Stored dataset items:

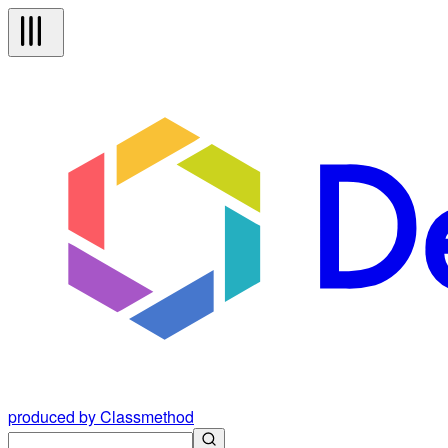
produced by Classmethod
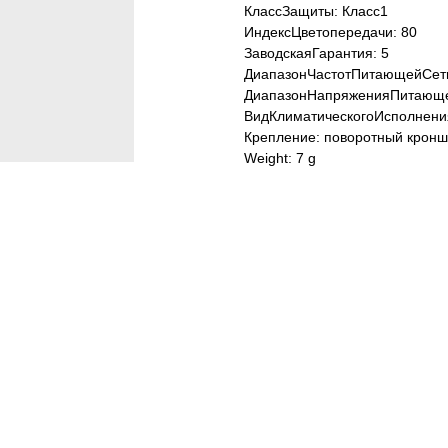
КлассЗащиты: Класс1
ИндексЦветопередачи: 80
ЗаводскаяГарантия: 5
ДиапазонЧастотПитающейСети
ДиапазонНапряженияПитающе
ВидКлиматическогоИсполнени
Крепление: поворотный кронш
Weight: 7 g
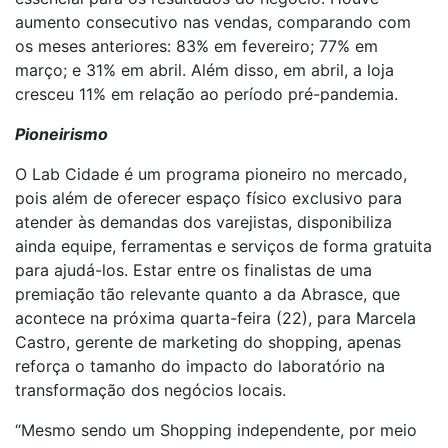
aumento consecutivo nas vendas, comparando com
os meses anteriores: 83% em fevereiro; 77% em
março; e 31% em abril. Além disso, em abril, a loja
cresceu 11% em relação ao período pré-pandemia.
Pioneirismo
O Lab Cidade é um programa pioneiro no mercado,
pois além de oferecer espaço físico exclusivo para
atender às demandas dos varejistas, disponibiliza
ainda equipe, ferramentas e serviços de forma gratuita
para ajudá-los. Estar entre os finalistas de uma
premiação tão relevante quanto a da Abrasce, que
acontece na próxima quarta-feira (22), para Marcela
Castro, gerente de marketing do shopping, apenas
reforça o tamanho do impacto do laboratório na
transformação dos negócios locais.
“Mesmo sendo um Shopping independente, por meio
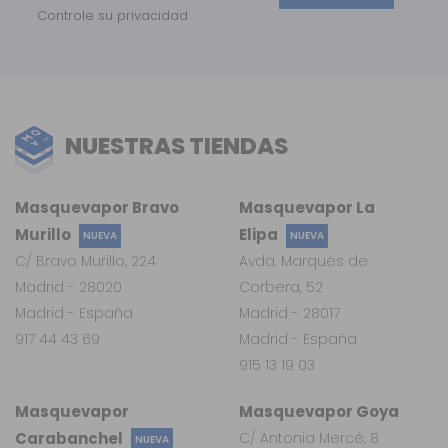
Controle su privacidad
NUESTRAS TIENDAS
Masquevapor Bravo
Masquevapor La
Murillo
Elipa
NUEVA
NUEVA
C/ Bravo Murillo, 224
Avda. Marqués de
Madrid - 28020
Corbera, 52
Madrid - España
Madrid - 28017
917 44 43 69
Madrid - España
915 13 19 03
Masquevapor
Masquevapor Goya
Carabanchel
C/ Antonia Mercé, 8
NUEVA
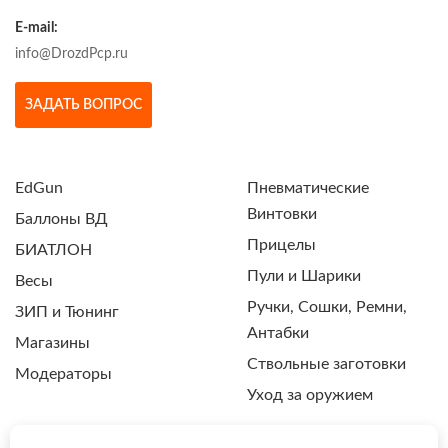
E-mail:
info@DrozdPcp.ru
ЗАДАТЬ ВОПРОС
EdGun
Пневматические
Винтовки
Баллоны ВД
Прицелы
БИАТЛОН
Пули и Шарики
Весы
Ручки, Сошки, Ремни,
ЗИП и Тюнинг
Антабки
Магазины
Ствольные заготовки
Модераторы
Уход за оружием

(EXERCISE AIM): The line containing "Avda. Marqués de" and every line after it, up to the last line of the data, should be returned exactly, without the pictures.

(ANSWER TO THIS EXERCISE):
Avda. Marqués de
Madrid - 28020
Corbera, 52
Madrid - España
Madrid - 28017
917 44 43 69
Madrid - España
915 13 19 03
Masquevapor
Masquevapor Goya
Carabanchel
C/ Antonia Mercé, 8
NUEVA
E-mail:
info@DrozdPcp.ru
ЗАДАТЬ ВОПРОС
EdGun
Пневматические
Винтовки
Баллоны ВД
Прицелы
БИАТЛОН
Пули и Шарики
Весы
Ручки, Сошки, Ремни,
ЗИП и Тюнинг
Антабки
Магазины
Ствольные заготовки
Модераторы
Уход за оружием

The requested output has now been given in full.